There is no direct rail or highway route that links Pittsburgh, Columbus, and Chicago, though 5.9 million tons of freight moved between the three in 2015. By 2040, the interstate supply chain will be even more taxed, with 9 million tons— worth nearly $30 billion— hauled between the three.
For Columbus in particular, the hyperloop would be a welcome additional asset to leverage, along with the Rickenbacker International Cargo Airport.
"Over the last five years, the Rickenbacker airport has seen an impressive increase of enplaned and deplaned cargo, and it is only projected to increase in the years to come," says Dina López, a freight specialist at MORPC.
Online shopping looks to push that those projections even further.

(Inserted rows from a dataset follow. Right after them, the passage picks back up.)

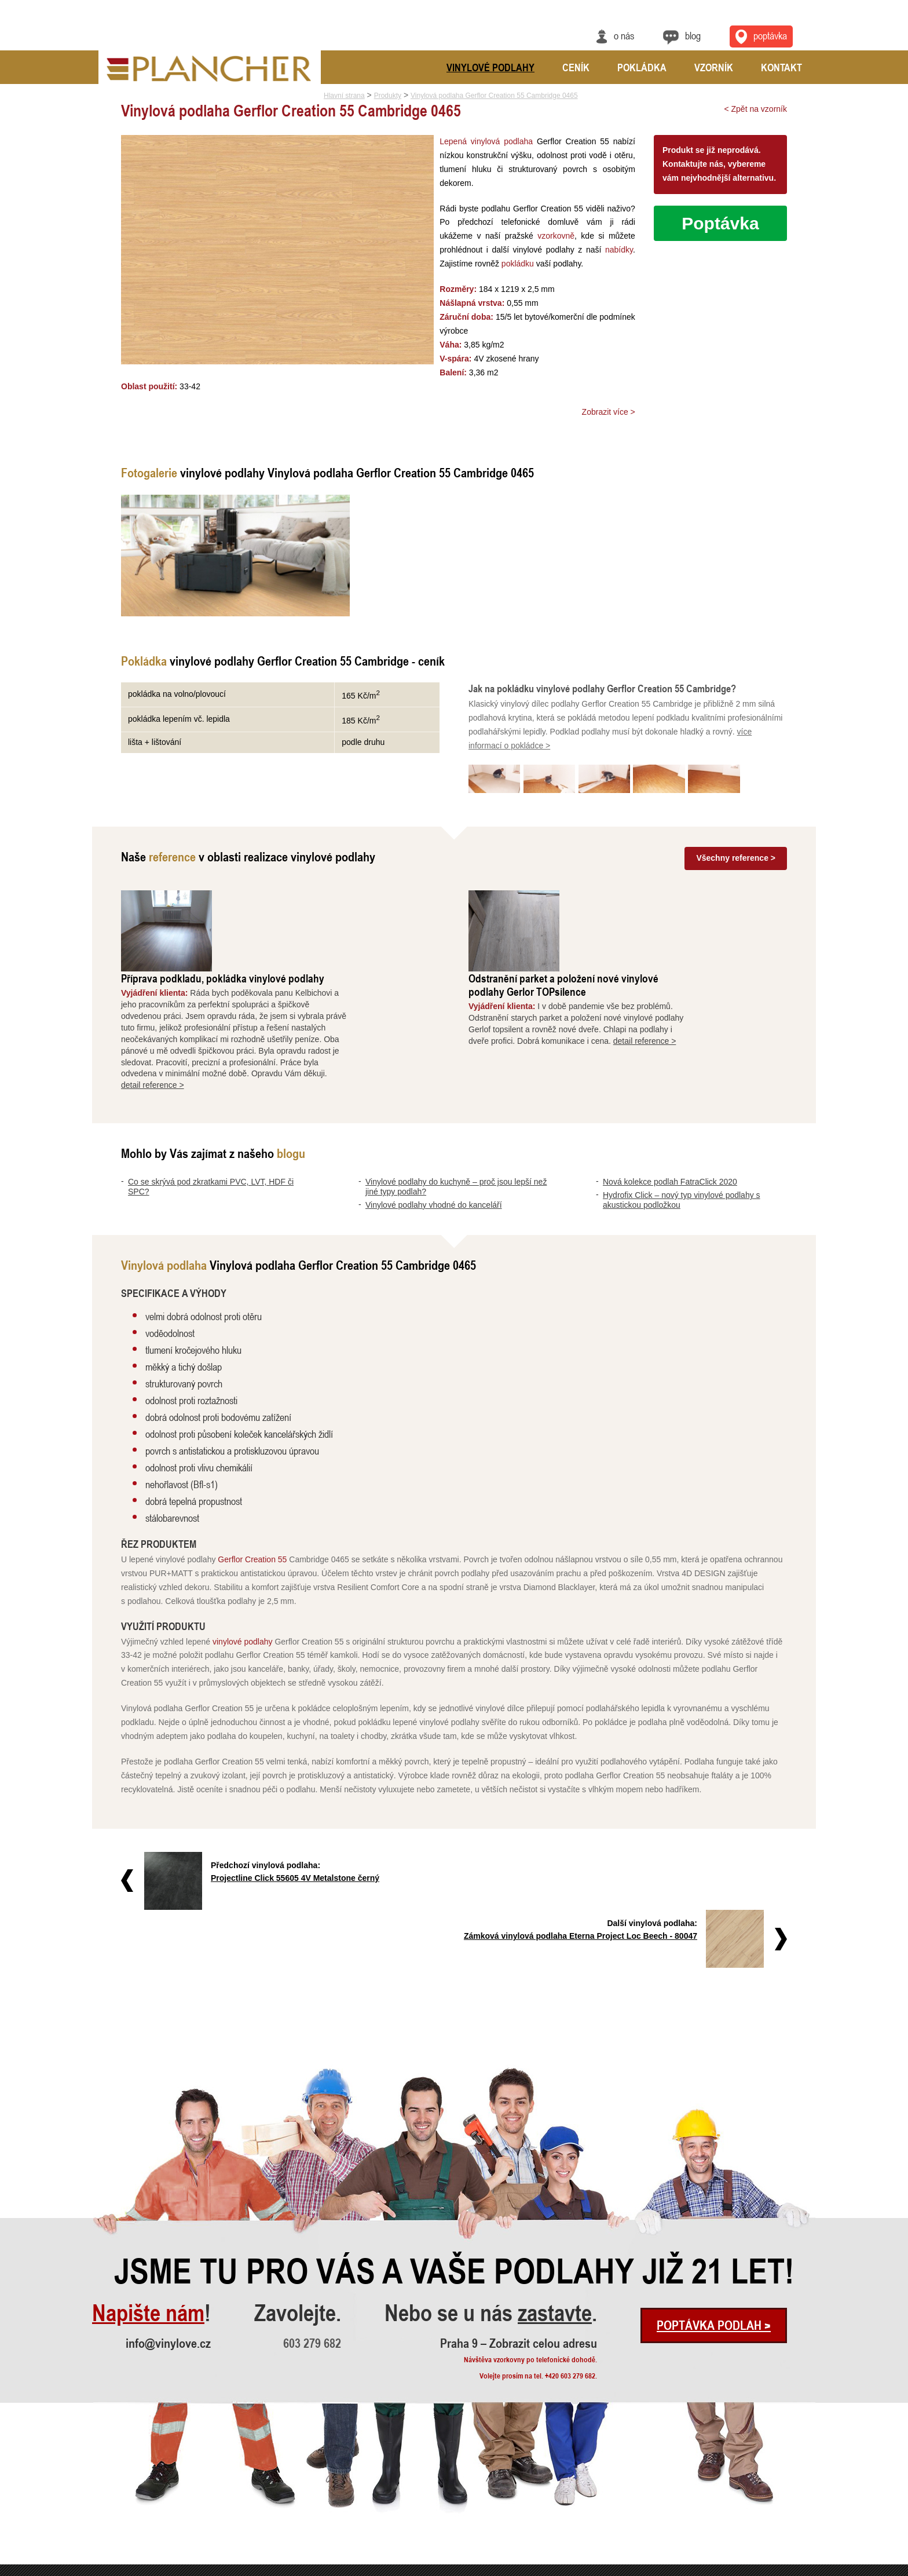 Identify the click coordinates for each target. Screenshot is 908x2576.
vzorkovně (510, 235)
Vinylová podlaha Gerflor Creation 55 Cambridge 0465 (494, 96)
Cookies (806, 2568)
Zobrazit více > (608, 411)
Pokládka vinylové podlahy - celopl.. (296, 2535)
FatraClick (411, 2519)
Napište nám (148, 2173)
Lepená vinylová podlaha (482, 141)
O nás (624, 35)
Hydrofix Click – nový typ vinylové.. (143, 2535)
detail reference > (245, 1003)
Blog (693, 35)
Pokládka (642, 67)
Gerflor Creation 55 (252, 1477)
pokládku (451, 263)
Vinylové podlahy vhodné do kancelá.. (146, 2504)
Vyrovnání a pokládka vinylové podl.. (297, 2504)
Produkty (387, 96)
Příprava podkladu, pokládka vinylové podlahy (315, 896)
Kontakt (781, 67)
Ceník (576, 67)
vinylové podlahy (243, 1559)
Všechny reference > (735, 857)
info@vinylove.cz (168, 2202)
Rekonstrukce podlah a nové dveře (294, 2519)
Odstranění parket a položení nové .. (296, 2488)
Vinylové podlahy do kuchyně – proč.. (146, 2488)
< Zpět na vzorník (755, 109)
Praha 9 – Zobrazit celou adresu (518, 2202)
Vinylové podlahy (490, 67)
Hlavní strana (344, 96)
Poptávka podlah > (714, 2185)
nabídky (556, 249)
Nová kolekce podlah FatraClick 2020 (670, 1100)
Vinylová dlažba (419, 2535)
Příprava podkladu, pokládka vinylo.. (296, 2473)
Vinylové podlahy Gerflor (432, 2473)
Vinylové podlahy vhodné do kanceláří (433, 1123)
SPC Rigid (411, 2504)
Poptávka (720, 223)
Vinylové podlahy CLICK (431, 2488)
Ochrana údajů (773, 2568)
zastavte (555, 2173)
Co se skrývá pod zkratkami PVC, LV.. (147, 2473)
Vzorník (713, 67)
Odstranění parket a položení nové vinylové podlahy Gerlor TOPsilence (656, 903) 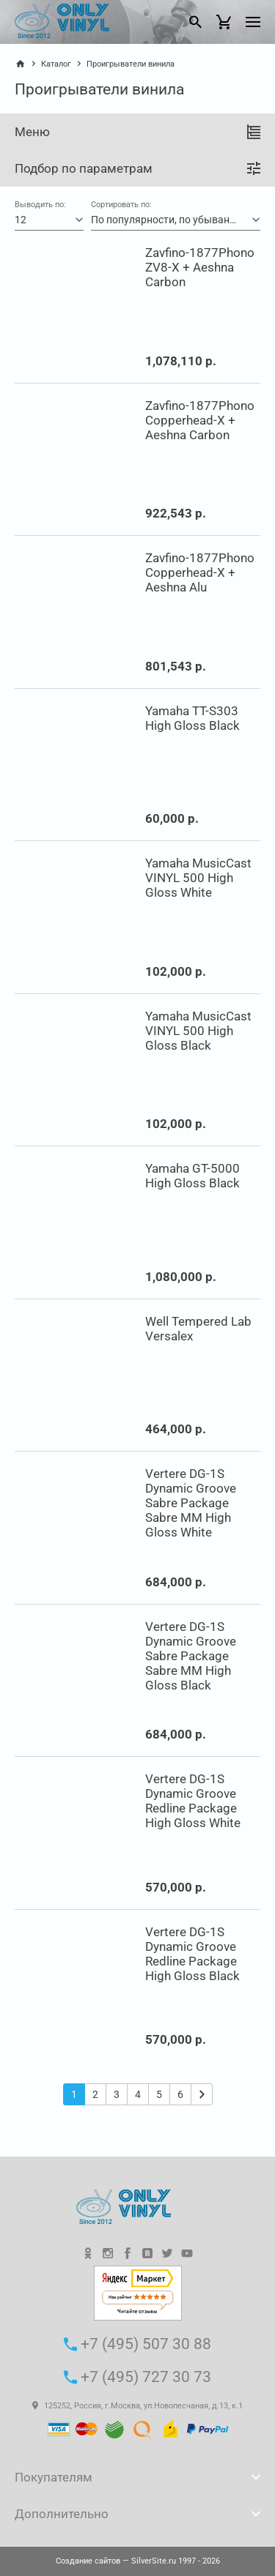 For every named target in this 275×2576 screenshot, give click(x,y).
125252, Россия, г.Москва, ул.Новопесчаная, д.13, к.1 (137, 2406)
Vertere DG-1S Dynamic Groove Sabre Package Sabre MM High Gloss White (190, 1502)
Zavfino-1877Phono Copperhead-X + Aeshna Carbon (199, 420)
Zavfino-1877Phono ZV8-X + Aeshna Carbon (199, 267)
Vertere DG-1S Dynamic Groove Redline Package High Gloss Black (192, 1953)
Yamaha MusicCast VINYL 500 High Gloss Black (198, 1031)
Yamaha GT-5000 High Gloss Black (192, 1175)
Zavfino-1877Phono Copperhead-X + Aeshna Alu (199, 572)
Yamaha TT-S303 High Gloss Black (192, 718)
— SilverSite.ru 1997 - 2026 (138, 2561)
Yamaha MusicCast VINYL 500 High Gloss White (198, 878)
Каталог (56, 64)
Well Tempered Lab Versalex (198, 1328)
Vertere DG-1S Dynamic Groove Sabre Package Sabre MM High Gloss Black (190, 1655)
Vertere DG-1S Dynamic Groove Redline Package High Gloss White (193, 1801) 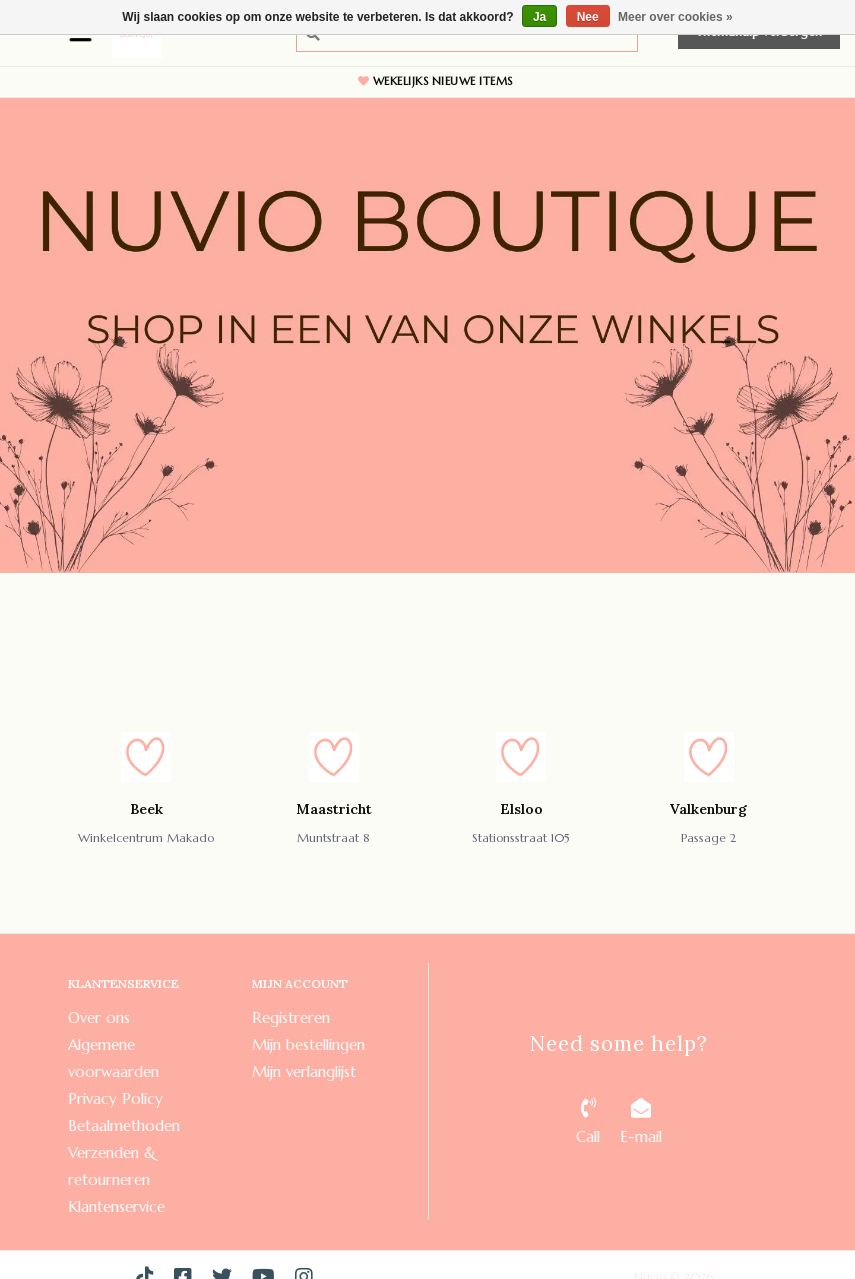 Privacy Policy (115, 1098)
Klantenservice (116, 1206)
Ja (539, 17)
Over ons (99, 1017)
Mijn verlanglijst (304, 1071)
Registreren (291, 1017)
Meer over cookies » (675, 17)
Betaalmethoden (124, 1125)
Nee (588, 17)
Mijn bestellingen (308, 1044) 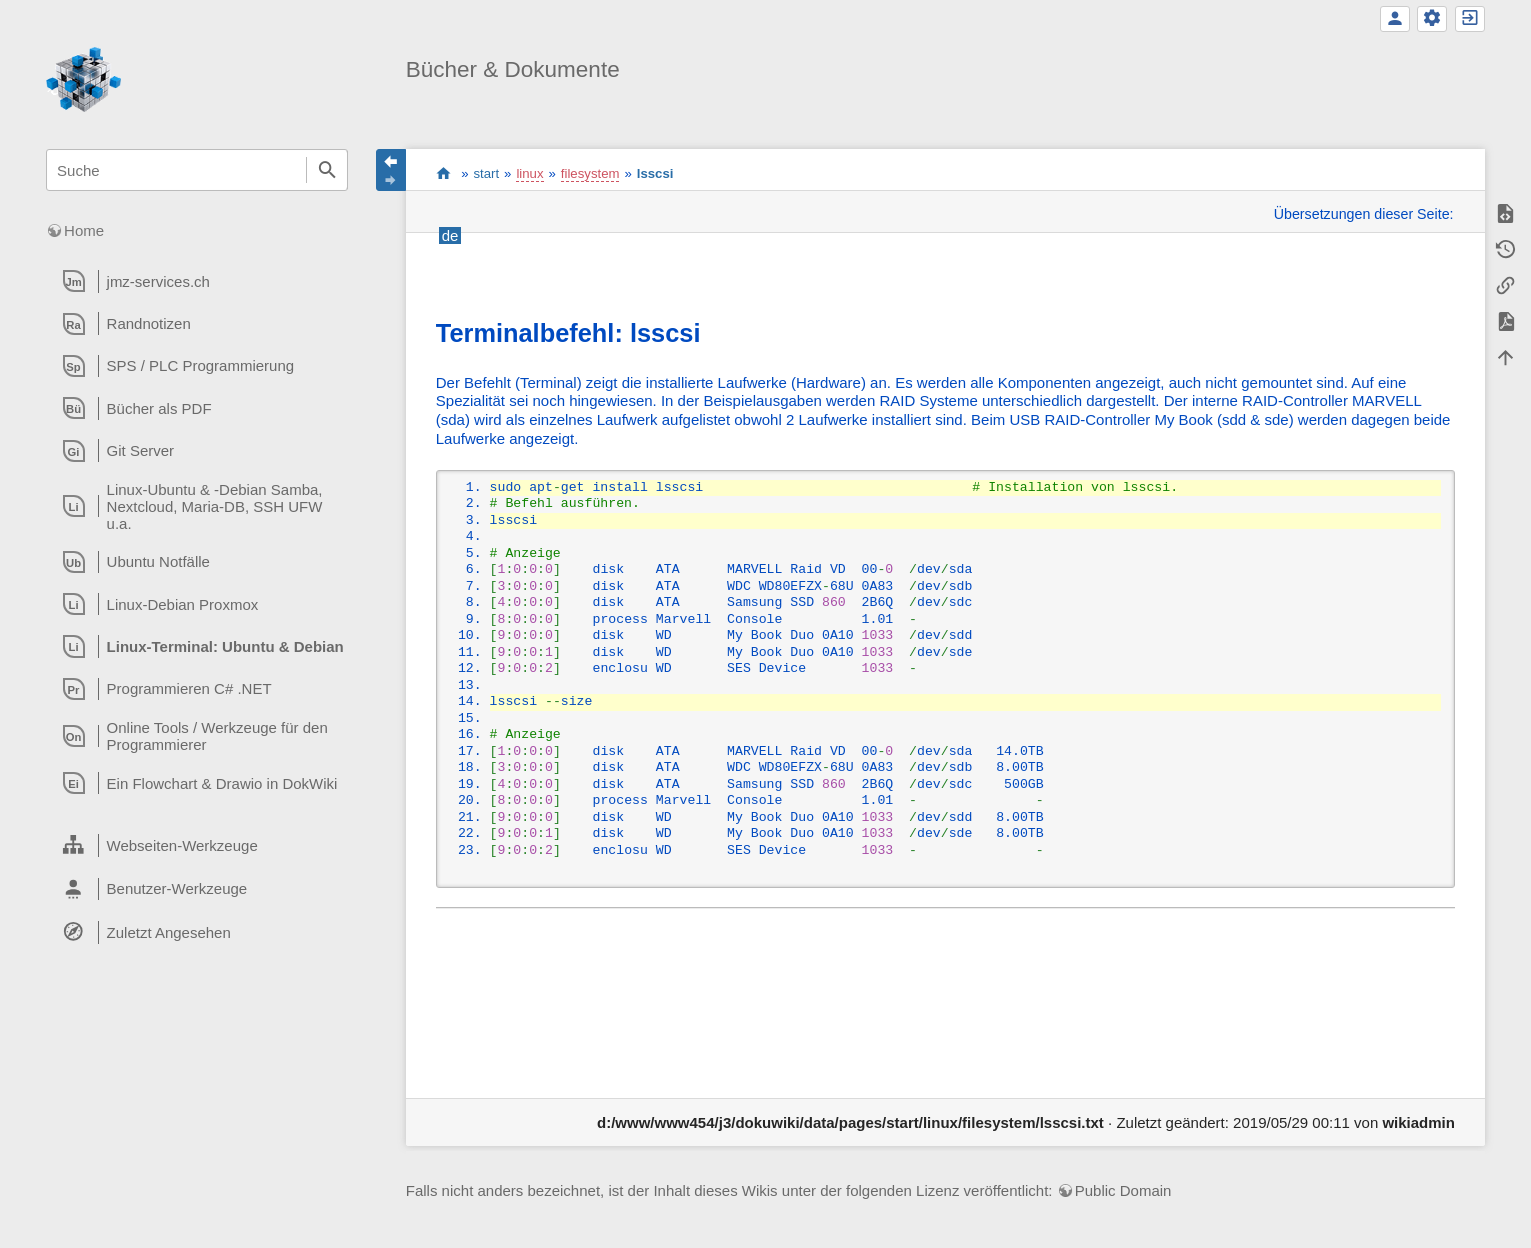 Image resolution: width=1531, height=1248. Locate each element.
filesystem (590, 173)
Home (84, 230)
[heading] (197, 281)
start (443, 173)
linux (529, 173)
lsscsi (655, 173)
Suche (327, 170)
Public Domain (1123, 1190)
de (450, 235) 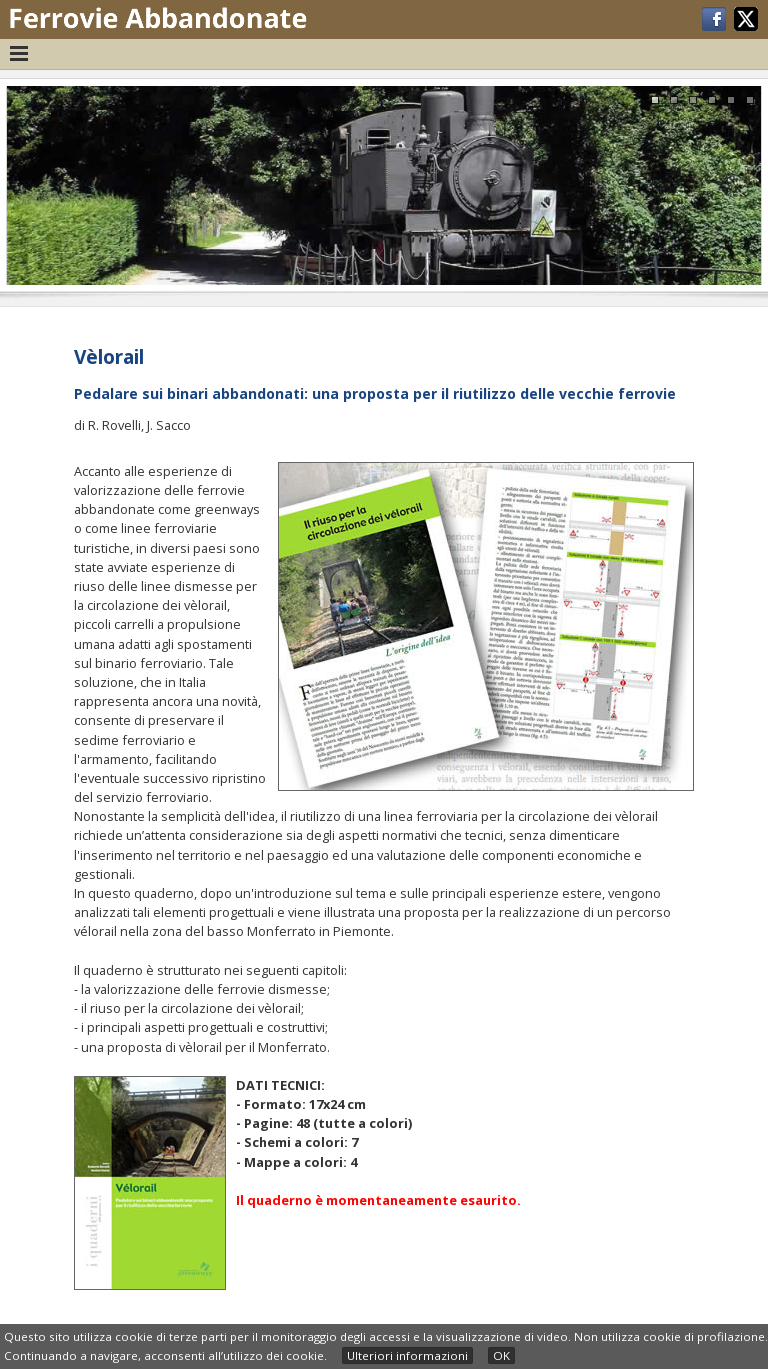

"We also considered eCommerce, and the strain on the existing multimodal transportation system to keep up with the increasing consumer demand for one to two-day deliveries," López says. Integrating hyperloop service into the supply chain could help keep up with consumer shifts towards eCommerce."
And although López says MORPC is "supportive of Cleveland's pursuit," maybe its in the same way Ohio State Buckeyes fans are supportive that the Cleveland Browns may someday win a game. Because when to it comes to which area is more vital to the overall strength of the nation getting its goods shipped and delivered faster, it seems there's no contest.
In September 2017, Cleveland-Hopkins handled 6,884 tons of cargo. In the same month, Rickenbacker nearly doubled that with 11,920 tons.
Speeding up travel time in this hub would also have a direct impact on the global food supply.
"In Columbus we have [Rickenbacker] that exports food products directly," says William Murdock, executive director of MORPC. "If you can get perishables to Columbus in 20 minutes, you’re exporting next day from the fields of Indiana to the Middle East or Japan.”
The state's capital will also receive up to $40 million in federal funding to develop a high-tech 21st century infrastructure for winning the Department of Transportation’s Smart City Challenge. This is in addition to $90 million raised from private partnerships. Juxtapose that against Cleveland, where my commute to our downtown office involves puttering bumper-to-bumper around a sharp bend in I-90 lovingly called Dead Man’s Curve at 5 mph. Not smart.
No one knows if either of these, or any hyperloop, will ever get off the ground. what is certain is that Columbus has a lot going for it in terms of the supply chain, and is quadrupling Cleveland's investment on studies to vet that this is a worthwhile endeavor. Nothing would thrill me more than if the engineers and surveyors do their due diligence, discover building a Cleveland hyperloop is brilliant idea. But as someone who has covered both the technology and the city extensively, Cleveland just doesn't make sense. Columbus totally does, even winning an international contest verifying such. Plus they have the money and they need it.
The good thing for Cleveland is that even if it loses this race, it would only be a two-hour trip to the Columbus hyperloop hub, cutting the travel time to Chicago by half. And nothing would stop a future hub from being built to connect the two.
Now that's what being a smart city really is about.